Le titre de cette rencontre, qui, je crois, est très opportune et rassemble des personnes d’expériences différentes, (et peut-être en ce qui concerne cette table ronde, de réflexions convergentes) est bien : "est-ce que c’est un enjeu pour la gauche ?" .


Pour moi, l’identité nationale est un immense risque pour la gauche. La question est de savoir jusqu’à quel point elle se risque à utiliser cette expression et comment elle peut sortir de ce lacet ottoman qui, depuis un certain temps, la fait osciller entre affirmation et culpabilité. L'affirmation pour la gauche, c'est lorsque les socialistes disent : la Nation est notre affaire, elle l’a toujours été, tantôt nous l’oublions, tantôt nous sommes ramenés par la droite à la retrouver, mais pour nous, la Nation c’est la République. C’est la justification. La droite nous accuse de ne pas aimer la Nation, pourtant nous aimons la France, pourquoi se justifier quand la Nation est une affaire de citoyenneté, est une affaire politique et que la République est précisément, non pas la définition d’une identité, mais la définition d’un espace de droit, d’un espace politique qui est, en quelque sorte, des territorialismes.
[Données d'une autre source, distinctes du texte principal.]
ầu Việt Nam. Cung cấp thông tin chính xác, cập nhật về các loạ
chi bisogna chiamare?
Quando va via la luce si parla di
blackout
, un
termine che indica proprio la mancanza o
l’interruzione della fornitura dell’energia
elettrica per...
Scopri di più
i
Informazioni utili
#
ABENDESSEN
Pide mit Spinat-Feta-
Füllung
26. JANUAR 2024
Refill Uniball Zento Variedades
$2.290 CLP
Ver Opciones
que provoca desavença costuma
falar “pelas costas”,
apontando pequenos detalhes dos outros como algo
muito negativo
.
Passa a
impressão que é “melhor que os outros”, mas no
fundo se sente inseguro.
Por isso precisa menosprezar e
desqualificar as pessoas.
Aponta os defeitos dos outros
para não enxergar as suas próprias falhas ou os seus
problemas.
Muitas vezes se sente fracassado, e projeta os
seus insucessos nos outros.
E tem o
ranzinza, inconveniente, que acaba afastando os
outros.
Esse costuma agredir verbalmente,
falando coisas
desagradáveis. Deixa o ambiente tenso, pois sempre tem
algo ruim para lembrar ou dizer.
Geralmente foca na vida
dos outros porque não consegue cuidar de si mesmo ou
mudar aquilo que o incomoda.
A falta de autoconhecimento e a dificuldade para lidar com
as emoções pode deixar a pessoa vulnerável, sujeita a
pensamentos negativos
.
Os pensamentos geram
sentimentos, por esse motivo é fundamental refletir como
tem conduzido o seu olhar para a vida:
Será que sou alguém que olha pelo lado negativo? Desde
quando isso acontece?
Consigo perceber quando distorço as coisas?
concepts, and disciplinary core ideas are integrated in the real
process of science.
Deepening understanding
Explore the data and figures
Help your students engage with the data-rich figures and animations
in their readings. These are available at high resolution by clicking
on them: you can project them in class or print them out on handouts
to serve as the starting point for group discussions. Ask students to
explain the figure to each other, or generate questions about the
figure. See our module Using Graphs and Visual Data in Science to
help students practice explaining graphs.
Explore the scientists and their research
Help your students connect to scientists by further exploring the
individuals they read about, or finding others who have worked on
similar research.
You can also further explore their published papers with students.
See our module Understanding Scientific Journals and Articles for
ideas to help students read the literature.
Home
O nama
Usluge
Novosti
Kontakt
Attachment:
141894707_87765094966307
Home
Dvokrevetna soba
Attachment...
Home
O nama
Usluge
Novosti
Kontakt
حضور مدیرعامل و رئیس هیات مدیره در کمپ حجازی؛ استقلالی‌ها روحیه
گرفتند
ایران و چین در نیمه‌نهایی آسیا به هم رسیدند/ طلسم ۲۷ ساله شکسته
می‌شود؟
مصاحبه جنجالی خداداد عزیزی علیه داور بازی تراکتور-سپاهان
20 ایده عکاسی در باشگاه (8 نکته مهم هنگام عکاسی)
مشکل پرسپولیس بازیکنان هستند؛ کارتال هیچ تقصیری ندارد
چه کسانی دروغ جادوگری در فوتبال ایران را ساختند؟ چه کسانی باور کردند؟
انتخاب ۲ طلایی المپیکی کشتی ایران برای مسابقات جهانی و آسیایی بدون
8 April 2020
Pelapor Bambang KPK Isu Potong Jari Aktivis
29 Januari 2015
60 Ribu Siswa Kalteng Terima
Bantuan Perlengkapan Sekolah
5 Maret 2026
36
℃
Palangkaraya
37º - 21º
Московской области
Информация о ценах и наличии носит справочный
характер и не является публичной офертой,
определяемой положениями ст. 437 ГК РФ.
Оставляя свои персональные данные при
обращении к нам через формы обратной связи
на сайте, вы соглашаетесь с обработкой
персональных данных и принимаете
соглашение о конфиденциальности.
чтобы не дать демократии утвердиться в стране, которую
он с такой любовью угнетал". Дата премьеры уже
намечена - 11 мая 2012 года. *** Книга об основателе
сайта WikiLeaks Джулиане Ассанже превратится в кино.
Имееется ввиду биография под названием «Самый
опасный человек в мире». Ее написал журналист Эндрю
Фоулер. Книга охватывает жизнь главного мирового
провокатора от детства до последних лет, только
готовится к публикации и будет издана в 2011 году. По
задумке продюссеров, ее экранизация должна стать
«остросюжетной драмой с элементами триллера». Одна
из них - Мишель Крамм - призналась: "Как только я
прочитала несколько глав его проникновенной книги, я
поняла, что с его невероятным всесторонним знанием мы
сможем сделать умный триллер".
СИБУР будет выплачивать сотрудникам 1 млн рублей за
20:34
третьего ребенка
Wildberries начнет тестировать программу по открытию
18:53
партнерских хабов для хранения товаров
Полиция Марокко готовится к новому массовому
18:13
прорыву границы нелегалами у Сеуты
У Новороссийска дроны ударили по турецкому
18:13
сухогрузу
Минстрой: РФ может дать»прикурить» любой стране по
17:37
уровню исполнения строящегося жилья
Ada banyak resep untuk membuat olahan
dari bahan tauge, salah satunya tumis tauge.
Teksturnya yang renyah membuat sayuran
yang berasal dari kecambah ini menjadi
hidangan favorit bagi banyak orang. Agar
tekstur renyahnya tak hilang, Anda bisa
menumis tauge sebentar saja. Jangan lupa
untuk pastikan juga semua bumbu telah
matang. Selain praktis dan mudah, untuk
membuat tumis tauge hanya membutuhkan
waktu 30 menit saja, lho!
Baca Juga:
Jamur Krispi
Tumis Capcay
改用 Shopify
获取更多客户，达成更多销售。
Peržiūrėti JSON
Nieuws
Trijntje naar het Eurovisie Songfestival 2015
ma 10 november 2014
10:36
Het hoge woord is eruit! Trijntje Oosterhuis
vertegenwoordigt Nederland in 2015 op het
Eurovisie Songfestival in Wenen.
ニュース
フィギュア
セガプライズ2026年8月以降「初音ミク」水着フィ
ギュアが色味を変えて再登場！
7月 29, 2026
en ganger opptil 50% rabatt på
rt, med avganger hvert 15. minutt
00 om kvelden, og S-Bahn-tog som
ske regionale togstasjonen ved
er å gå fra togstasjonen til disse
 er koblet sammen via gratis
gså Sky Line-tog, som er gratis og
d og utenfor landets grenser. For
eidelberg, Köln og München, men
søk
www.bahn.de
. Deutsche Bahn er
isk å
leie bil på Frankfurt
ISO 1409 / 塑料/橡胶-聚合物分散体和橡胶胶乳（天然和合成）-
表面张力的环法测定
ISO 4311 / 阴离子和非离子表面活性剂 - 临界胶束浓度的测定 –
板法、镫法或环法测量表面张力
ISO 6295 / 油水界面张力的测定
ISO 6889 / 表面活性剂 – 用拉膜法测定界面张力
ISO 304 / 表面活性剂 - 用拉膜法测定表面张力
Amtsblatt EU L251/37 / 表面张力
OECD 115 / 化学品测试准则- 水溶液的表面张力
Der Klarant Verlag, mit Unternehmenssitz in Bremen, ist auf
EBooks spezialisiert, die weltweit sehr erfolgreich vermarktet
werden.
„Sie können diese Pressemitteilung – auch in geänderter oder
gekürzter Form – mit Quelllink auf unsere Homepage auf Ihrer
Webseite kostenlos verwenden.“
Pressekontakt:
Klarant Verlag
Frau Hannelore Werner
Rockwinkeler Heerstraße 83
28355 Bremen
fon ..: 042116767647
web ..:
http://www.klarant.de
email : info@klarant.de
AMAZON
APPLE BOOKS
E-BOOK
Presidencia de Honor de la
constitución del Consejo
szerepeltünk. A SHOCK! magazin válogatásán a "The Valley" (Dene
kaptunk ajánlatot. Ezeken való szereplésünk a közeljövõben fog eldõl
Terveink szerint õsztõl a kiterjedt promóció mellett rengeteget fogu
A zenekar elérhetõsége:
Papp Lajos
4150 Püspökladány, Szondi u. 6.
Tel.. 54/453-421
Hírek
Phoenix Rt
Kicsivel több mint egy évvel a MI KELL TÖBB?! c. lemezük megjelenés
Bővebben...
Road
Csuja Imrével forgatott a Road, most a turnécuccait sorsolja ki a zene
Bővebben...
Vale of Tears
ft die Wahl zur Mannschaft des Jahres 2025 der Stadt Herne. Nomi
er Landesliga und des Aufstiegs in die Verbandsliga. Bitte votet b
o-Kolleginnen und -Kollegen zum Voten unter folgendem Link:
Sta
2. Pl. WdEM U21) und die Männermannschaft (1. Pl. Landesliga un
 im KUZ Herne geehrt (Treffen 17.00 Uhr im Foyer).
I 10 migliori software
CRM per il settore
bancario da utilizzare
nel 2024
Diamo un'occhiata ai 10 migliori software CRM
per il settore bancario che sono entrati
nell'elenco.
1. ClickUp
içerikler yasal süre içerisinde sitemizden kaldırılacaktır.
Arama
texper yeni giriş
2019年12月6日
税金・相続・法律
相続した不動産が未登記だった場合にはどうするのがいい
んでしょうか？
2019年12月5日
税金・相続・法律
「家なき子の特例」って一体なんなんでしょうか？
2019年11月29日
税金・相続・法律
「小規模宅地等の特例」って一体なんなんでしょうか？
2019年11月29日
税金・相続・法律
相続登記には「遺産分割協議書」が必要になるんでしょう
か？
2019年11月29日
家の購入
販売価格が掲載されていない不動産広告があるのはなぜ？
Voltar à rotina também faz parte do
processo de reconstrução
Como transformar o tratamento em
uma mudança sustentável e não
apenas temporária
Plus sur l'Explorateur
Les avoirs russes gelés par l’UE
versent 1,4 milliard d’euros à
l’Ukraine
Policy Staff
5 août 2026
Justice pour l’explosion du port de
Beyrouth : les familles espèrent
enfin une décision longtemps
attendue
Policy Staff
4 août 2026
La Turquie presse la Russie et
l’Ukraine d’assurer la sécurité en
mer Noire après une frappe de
Nous sommes donc devant un risque et je crois qu’il est majeur. Enfin, je vais vous dire franchement, pour ce qui me concerne, je déteste cette expression et je la déteste depuis que je suis enfant, parce que l’identité nationale ça ne pouvait jamais faire de moi, comme alsacienne, une française à part entière et ça, c’est quelque chose de pénible. Selon cette définition, jusqu’au chancelier Schröder, qui a bien voulu sortir de la référence au droit du sang pour se référer au droit du sol à la manière de la France et de la République, on aurait pu dire à tout moment : les Alsaciens, qui ont une part d’héritage par leur famille, c’est-à-dire une filiation familiale dans laquelle aucun choix n’a jamais été demandé à ces gens qui ont changé en un siècle (le 19ème) cinq fois de nationalité, ce qui prouve que non seulement la notion d’identité introduit l’idée de cumul mais aussi du changement et d’un changement imposé pour ce qui a été une partie des citoyens français.


Donc, je n’aime pas cette expression et je vais tenter de dire pourquoi, à mon sens, elle est un risque pour la gauche et pourquoi nous avons à répondre à la question qui est posée au travers de ce concept.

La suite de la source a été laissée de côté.